Плохой я христианин, шаткий в вере и безверии, и потому трудно мне принять дедову мысль. Конец всегда проклятие, всегда горькая неизбежность. Если вечно говорящий Бог может вдруг замолкнуть, то ведь тогда вся божественная правда умирает в этом молчании Бога.
Бог, которого мы еще способны чувствовать, един в распадении на множество образов, живущих или умирающих в людских душах — чем меньше образов, тем дальше человек от Бога. Правда, добро, воля к радости, милосердие, братство людей — каждый из этих образов — бог, но все боги смыкаются в общей сущности единого Бога, и когда боги-образы исчезают в человеке, тогда он остается совсем один, темно, сурово в нем.
Дед Осип говорил, что это потому, что Бог приказал ангелам отступиться от такого человека, но я не могу в это поверить. Если Бог безграничен в своем милосердии, то не может Он отступиться, не может принять холод и суровость опустошенной души, а будет всегда наполнять иссякший человеческий сосуд, и тем утверждать бесконечность дела творения.
Молчащий Бог и умолкнувшие образы Его — это действительно страшно. Если человек сам с собой, то ведь тогда любая кривда идет за правду, всё, даже самое жестокое, злое, имеет свое оправдание. Слаб я в вере и в безверии моем, но молчащего Бога я отвергаю, и если он умолк, то я готов спорить и с Ним, готов оспаривать Его право молчать.
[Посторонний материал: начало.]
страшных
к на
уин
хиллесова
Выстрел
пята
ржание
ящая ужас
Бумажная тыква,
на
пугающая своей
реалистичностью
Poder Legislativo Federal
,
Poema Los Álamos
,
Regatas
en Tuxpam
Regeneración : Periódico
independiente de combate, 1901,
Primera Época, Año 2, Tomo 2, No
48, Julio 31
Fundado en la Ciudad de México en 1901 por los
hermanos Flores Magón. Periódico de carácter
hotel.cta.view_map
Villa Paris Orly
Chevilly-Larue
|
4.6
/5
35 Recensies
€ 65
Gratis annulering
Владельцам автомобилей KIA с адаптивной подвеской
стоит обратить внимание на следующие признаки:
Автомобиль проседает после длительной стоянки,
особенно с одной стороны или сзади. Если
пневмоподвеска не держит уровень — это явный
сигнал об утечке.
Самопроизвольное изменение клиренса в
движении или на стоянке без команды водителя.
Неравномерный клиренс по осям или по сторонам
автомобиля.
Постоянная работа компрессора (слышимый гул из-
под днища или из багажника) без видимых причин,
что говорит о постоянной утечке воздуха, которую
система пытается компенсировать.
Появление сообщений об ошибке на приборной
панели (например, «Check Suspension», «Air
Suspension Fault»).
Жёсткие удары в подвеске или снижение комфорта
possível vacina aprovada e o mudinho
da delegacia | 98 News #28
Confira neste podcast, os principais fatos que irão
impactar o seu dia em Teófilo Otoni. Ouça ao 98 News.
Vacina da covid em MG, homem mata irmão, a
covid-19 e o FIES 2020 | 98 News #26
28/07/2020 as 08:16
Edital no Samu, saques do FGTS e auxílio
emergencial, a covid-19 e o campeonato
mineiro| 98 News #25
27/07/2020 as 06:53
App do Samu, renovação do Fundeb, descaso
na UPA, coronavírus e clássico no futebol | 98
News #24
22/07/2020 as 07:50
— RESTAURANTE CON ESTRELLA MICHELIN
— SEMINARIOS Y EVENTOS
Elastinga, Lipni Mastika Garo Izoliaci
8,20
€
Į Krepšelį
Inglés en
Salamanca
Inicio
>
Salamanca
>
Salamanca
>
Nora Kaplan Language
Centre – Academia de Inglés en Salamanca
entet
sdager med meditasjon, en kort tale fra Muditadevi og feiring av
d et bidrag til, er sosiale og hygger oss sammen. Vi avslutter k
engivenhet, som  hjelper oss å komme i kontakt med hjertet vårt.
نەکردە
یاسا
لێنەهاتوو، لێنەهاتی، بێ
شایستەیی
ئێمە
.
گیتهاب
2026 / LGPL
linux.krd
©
Но что это я, в самом деле? О том ли мне нужно говорить? Если Бога представлять тоньше, совершеннее, чем он был написан в нашей церкви, то Он в людях. Он во всём живом мире, во всём, что способно страдать, ощущать боль, плакать, звать на помощь, и Он един в распадении на многие образы. Когда дед Осип говорил о молчании Бога, об его отступничестве от человека, то ведь это не Бог отступает, а человек отступает от Него, убивая в себе порыв к добру, счастье ласкового отношения к жизни; отступает и тем создает эпохи молчащих богов.
Мысль о молчании Бога во всех его образах и выражениях кажется мне надежным убежищем, куда я могу скрыться. Пройдут неведомые, не людьми назначенные сроки, снова заговорит Единое Божественное Многообразие и, следовательно, от меня ничего не требуется, а только готовность принять неотвратимое. Удобно, но я себе этого убежища не дам!